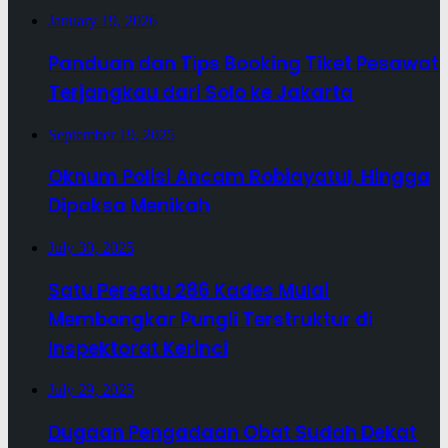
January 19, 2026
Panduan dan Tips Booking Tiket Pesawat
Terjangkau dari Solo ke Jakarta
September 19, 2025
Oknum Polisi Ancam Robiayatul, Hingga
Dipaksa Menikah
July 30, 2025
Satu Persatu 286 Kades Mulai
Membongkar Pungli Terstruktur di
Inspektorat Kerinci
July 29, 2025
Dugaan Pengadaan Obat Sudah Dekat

==

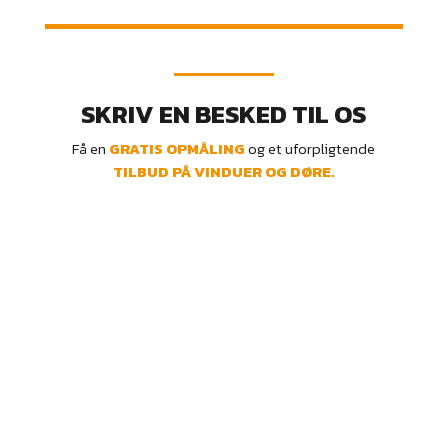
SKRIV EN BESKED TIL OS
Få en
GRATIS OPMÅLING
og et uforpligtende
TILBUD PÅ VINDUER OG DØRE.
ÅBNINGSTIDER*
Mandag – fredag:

* EXERCISE GOAL
In the listing above, locate the line containing "January 19, 2026" and the line containing "Dugaan Pengadaan Obat Sudah Dekat", then transcribe both and every line between them verbatim.

* EXERCISE RESULT
January 19, 2026
Panduan dan Tips Booking Tiket Pesawat
Terjangkau dari Solo ke Jakarta
September 19, 2025
Oknum Polisi Ancam Robiayatul, Hingga
Dipaksa Menikah
July 30, 2025
Satu Persatu 286 Kades Mulai
Membongkar Pungli Terstruktur di
Inspektorat Kerinci
July 29, 2025
Dugaan Pengadaan Obat Sudah Dekat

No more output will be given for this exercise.